Noch der tote Reagan provoziert

Zehntausende US-Bürger nehmen in Washington Abschied von dem früheren konservativen US-Präsidenten. Die in der US-Hauptstadt lebenden Zentralamerikaner haben ihre eigenen Erinnerungen an Reagans Kriegspolitik im „Hinterhof“ der USA

AUS WASHINGTON MICHAEL STRECK

Juan sitzt lässig auf den abgewetzten Treppenstufen vor dem Hintereingang eines mexikanischen Restaurants. Um seinen Kopf ist ein schwarzes Tuch geknotet. Er trägt eine breite Goldkette um den Hals. Tagsüber arbeitet er hier in der Küche, abends in einem Supermarkt. 1982 floh seine Familie vor dem Bürgerkrieg aus El Salvador. „Ronald Reagan war einer der besten amerikanischen Präsidenten“, sagt er. „Er hat uns geholfen, kein zweites Kuba zu werden.“

Der Satz mit dem Kuba-Vergleich ist wie ein Mantra in den Latinovierteln der US-Hauptstadt. Der Besitzer vom Frisörladen sagt ihn. Die ältere Frau im Waschsalon. Der Sodaverkäufer auf der Straße. Und der Mann hinter der Kasse im Schreibwarenladen „Distributor El Salvador“. Er findet Reagan einen „prima Kerl“, der in Zentralamerika genau das Richtige getan habe, „nämlich die Kommunisten zurückgedrängt“. Doch er hat noch einen ganz persönlichen Grund, warum er so gut auf Reagan zu sprechen ist. Dieser hatte Mitte der 80er-Jahre hunterttausenden illegalen Einwanderern Aufenthalts- und Arbeitsgenehmigungen erteilt.

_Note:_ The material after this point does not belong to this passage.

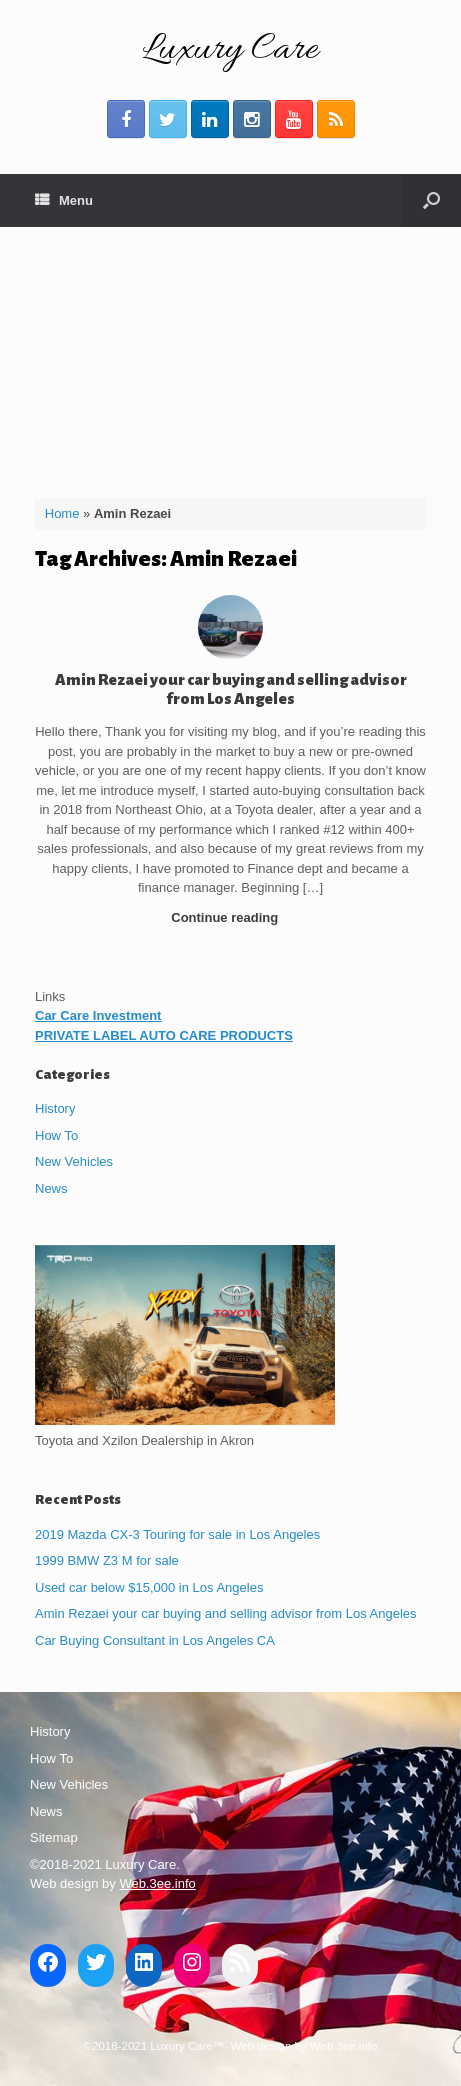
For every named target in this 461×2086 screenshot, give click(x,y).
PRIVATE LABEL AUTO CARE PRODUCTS (164, 1035)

Die Eltern von Christiana Mendez sind so zu US-Amerikanern geworden. Die kleine junge Frau verkauft im „El West“ Lederstiefel, Hüte und Gürtel. In El Salvador geboren, ging sie hier zur Schule und erfüllte sich später ihren Traum von diesem Geschäft. Reagan sei ein anziehender Mann gewesen, meint sie, und stimmt ein Loblied an, das immer wieder die Zeilen „optimistisch und charismatisch“ enthält. Nein, über die Verstrickung in den Bürgerkrieg wüsste sie nichts. Politik interessiere sie nicht.

Antonio zuckt bei dem Namen Reagan. „Ich hasse ihn. Ich bin froh, dass er tot ist.“ Es fehlt nur noch, dass er auf den Boden gespuckt hätte. Der 42-Jährige mit den kräftigen Händen und der fehlenden oberen Zahnreihe, der in El Salvador einmal Farmer war, wartet in einem Latino-Fastfood-Laden auf sein Mittagessen. Reagan habe alles gewusst, sagt er, vom CIA-Training für die Todeskommandos und der Folter.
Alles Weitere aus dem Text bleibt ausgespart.